**What to work on:** State how many lines of the records contain the string "supplément", and give no other information.
BEGIN Exercise materials
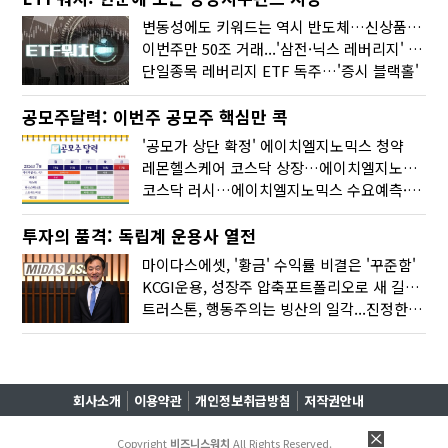
변동성에도 키워드는 역시 반도체…신상품은 우주·방산
이번주만 50조 거래...'삼전·닉스 레버리지' 수익률은 -30%
단일종목 레버리지 ETF 독주…'증시 블랙홀'
공모주달력: 이번주 공모주 핵심만 콕
'공모가 상단 확정' 에이치엘지노믹스 청약
레몬헬스케어 코스닥 상장…에이치엘지노믹스 수요예측
코스닥 러시…에이치엘지노믹스 수요예측·레메디 청약
투자의 품격: 독립계 운용사 열전
마이다스에셋, '황금' 수익률 비결은 '꾸준함'
KCGI운용, 성장주 압축포트폴리오로 새 길을 그리다
트러스톤, 행동주의는 빙산의 일각...진정한 힘은 '주식형 강자'
회사소개
이용약관
개인정보취급방침
저작권안내
Copyright
비즈니스워치
All Rights Reserved.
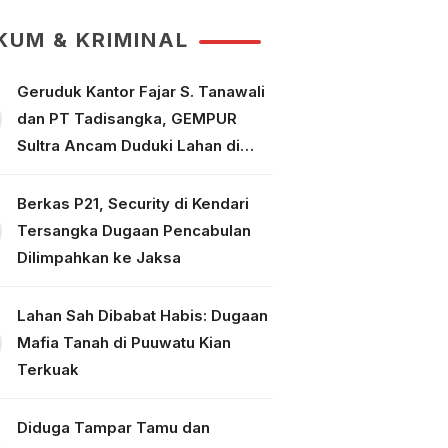
Tuntaskan Perkara
KUM & KRIMINAL
Geruduk Kantor Fajar S. Tanawali
dan PT Tadisangka, GEMPUR
Sultra Ancam Duduki Lahan di
Puuwatu
Berkas P21, Security di Kendari
Tersangka Dugaan Pencabulan
Dilimpahkan ke Jaksa
Lahan Sah Dibabat Habis: Dugaan
Mafia Tanah di Puuwatu Kian
Terkuak
Diduga Tampar Tamu dan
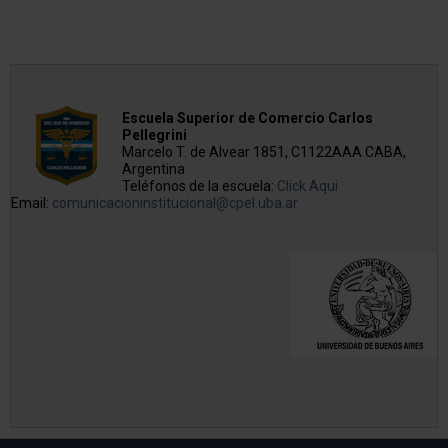
Escuela Superior de Comercio Carlos
Pellegrini
Marcelo T. de Alvear 1851, C1122AAA CABA,
Argentina
Teléfonos de la escuela:
Click Aqui
Email:
comunicacioninstitucional@cpel.uba.ar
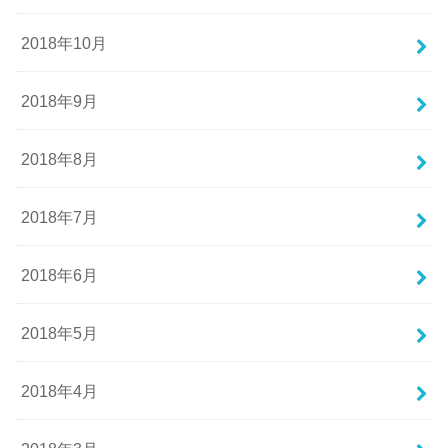
2018年10月
2018年9月
2018年8月
2018年7月
2018年6月
2018年5月
2018年4月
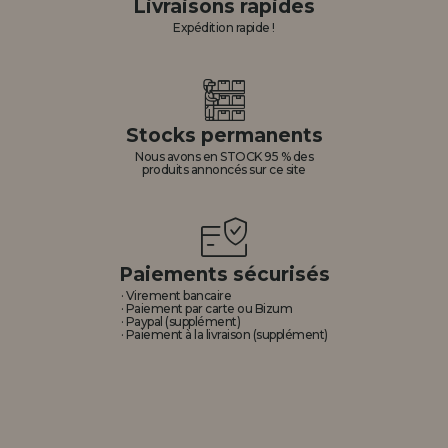
Livraisons rapides
Expédition rapide !
Stocks permanents
Nous avons en STOCK 95 % des
produits annoncés sur ce site
Paiements sécurisés
· Virement bancaire
· Paiement par carte ou Bizum
· Paypal (supplément)
· Paiement à la livraison (supplément)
END Exercise materials
**Reply:** 2